When Scott beckoned him aside, Aspery expected to be ticked off for removing seats to accommodate stack speakers. Instead Scott asked him for some tips on saxophone playing.

The trio turned down a record deal from Richard Branson, whom Aspery thought had few prospects as an apparently penniless student living on a narrowboat and selling secondhand records in Notting Hill. Instead, they signed with Warners, making a series of four albums culminating in Activate (1976).

The pressures of touring and playing to huge stadium audiences, together with the ready availability of alcohol and stimulants, took their toll on the band, and it eventually split up.

Aspery guested with other bands, including the Icelandic fusion group Mezzoforte, and Sky, in which he replaced the guitarist John Williams for tours of Australasia.

Leaving the session world at the end of the 1980s, Aspery subsequently worked as a composer and arranger for various music publishers. His public appearances were infrequent, and he spent various periods in rehabilitation. In the spring of 2003, Back Door were reunited for two nights at the Lion Inn, resulting in the critically acclaimed album Askin' The Way.

Aspery is survived by his wife and daughter.
Ron Aspery, jazz-rock saxophonist, pianist and composer, was born on June 9, 1946. He died from a stroke on December 10, 2003, aged 57.

 

Devastated

Just found out about Ron .
He was my hero.
What can I say?

Martin Normington

 

Ron Aspery

A massive loss to the music world. Ron was a first rate player whose style was enormously influential. I know from first hand experience that he was held in the highest of esteem by his fellow musicians.

I first saw him playing in local bands around the area in the late 60's : River's Invitation, for example, played at our school, Whitby Grammar, and also at my College of Ed. I guess that Coverdale would have been in the line-up.

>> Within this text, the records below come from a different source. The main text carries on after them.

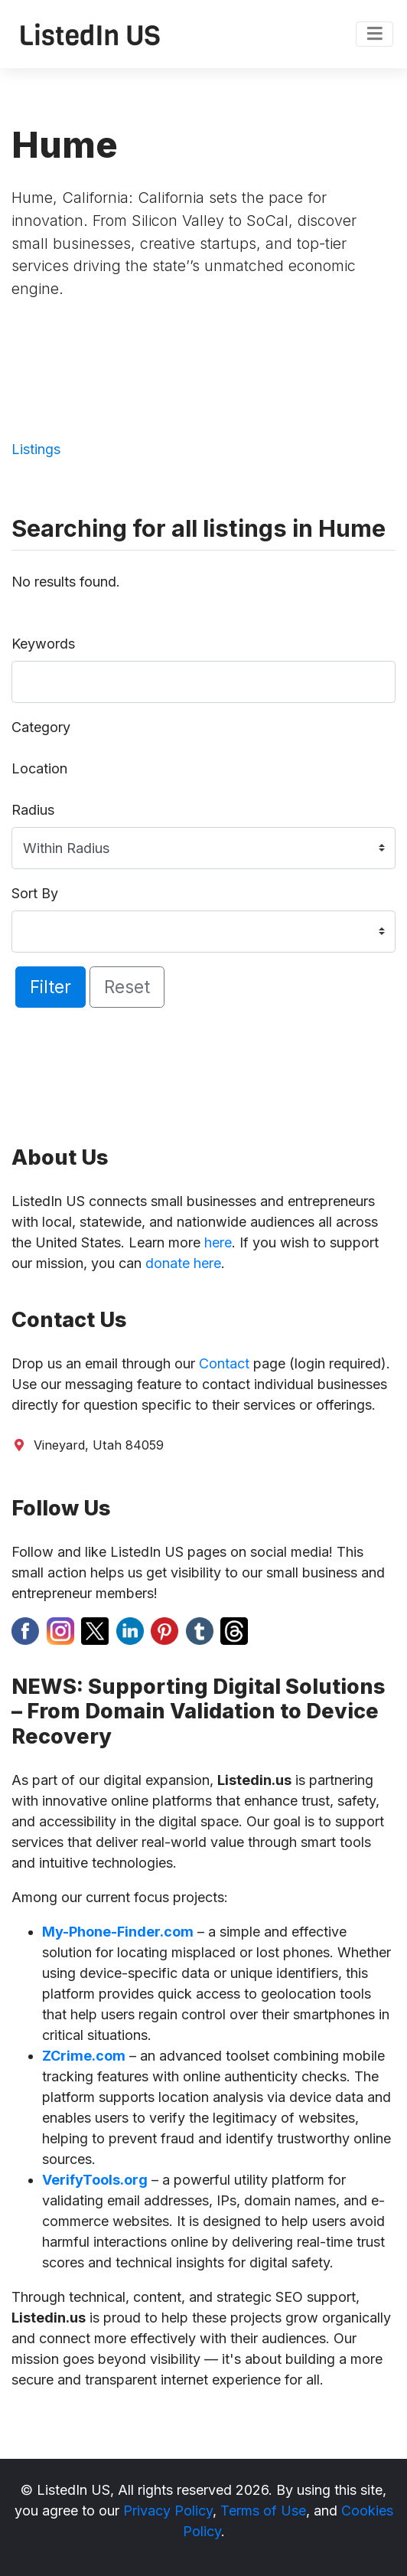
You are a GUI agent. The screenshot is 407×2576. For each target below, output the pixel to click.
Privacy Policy (168, 2510)
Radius (32, 810)
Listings (35, 449)
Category (40, 727)
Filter (50, 986)
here (218, 1242)
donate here (183, 1263)
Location (39, 768)
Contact (224, 1363)
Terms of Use (263, 2510)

In 72 I went to Blakey one night to see Back Door after reading about them in the local press and was, like so many others, astonished at the sheer power and musicianship of this incredble trio. I saw them many times after this and never lost my admiration for their work. Everything that needs to be said about them has been covered by so many others so all I can add is an unshakeable belief that the likes of Back Door were never seen before and will never be heard again. Thank God and Brian Jones we have the albums and CD's. I shall treasure my original Blakey LP forever !

Rest in peace Ron.

Anon. Middlesbrough.
 

Ron Aspery

I never knew Ron but heard many stories about him from professional musicians I got to know.

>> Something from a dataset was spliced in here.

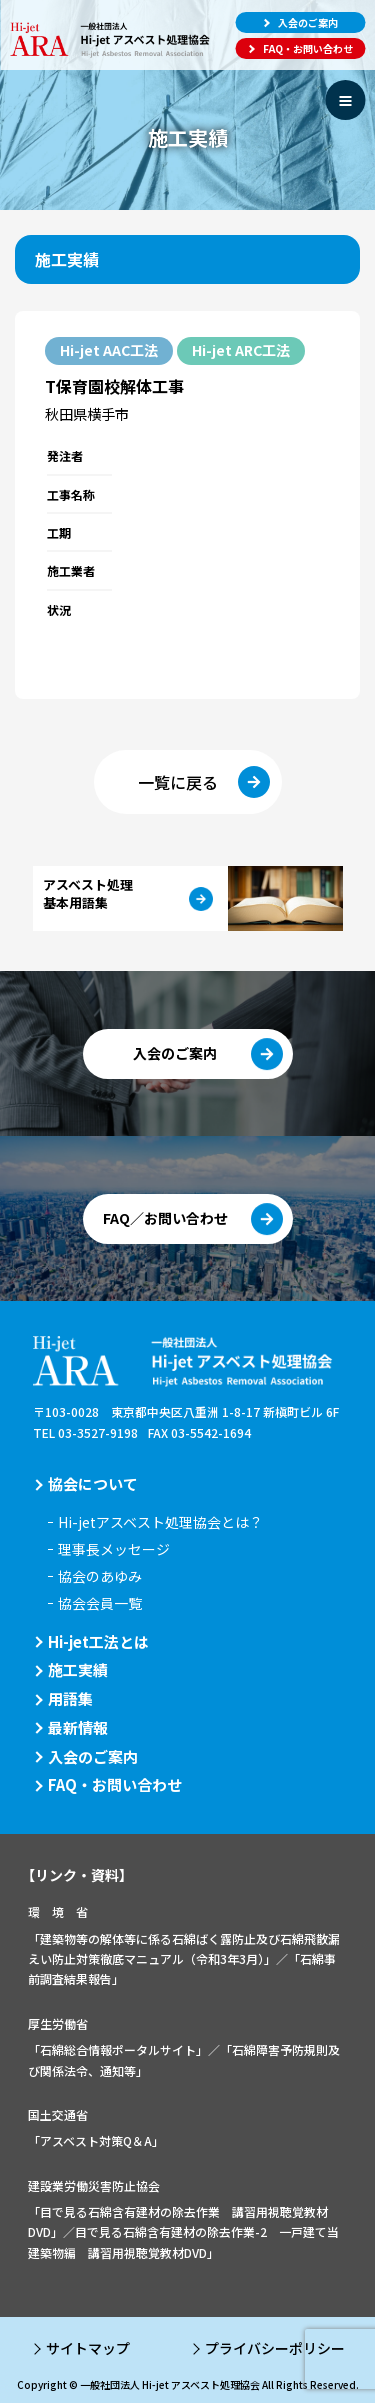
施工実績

I had a good friend (Ritchie Close) from college days who went on to become a highly respected keyboard player, composer and producer. Like Ron he worked his way up from the cabaret and club scene, with bands from Tony Christie, Eric Delaney, Mike Harding through to Big Country who he was with when he sadly died of Legionnaire's Disease in 1990.

Ritchie knew everyone in the business and worked in Eric Delaney's Band long after Aspery's stint. However he retold me the hilarious stories about Ron and his escapades. 'Allegedly' Delaney was pretty tight and paid the band poorly. (Even in the 70's he made his band wear stage clothes that he had used in his hay-days of the early 60's - long green waistcoats!) To get some kind of retribution Ron played all kinds of tricks on him. Once on a continental tour, I think in Switzerland, the band tied Delaney's drum kit to the stage-curtains which were the type that rose up rather than pulled apart. Now Delaney was, and for all I know still is, a great showman of the old school.
He always started his show with a big drum roll before the curtains opened... on this occasion the audience were treated to half his kit going up in the air and him left on a drum stool, sticks held high and enraged. I beleieve it was after this that Eric sacked the band, but then had to reinstate them as he was left with no band and no hope of getting one. Other stories, involving a certain toupee are possibly too libelous to re-tell here!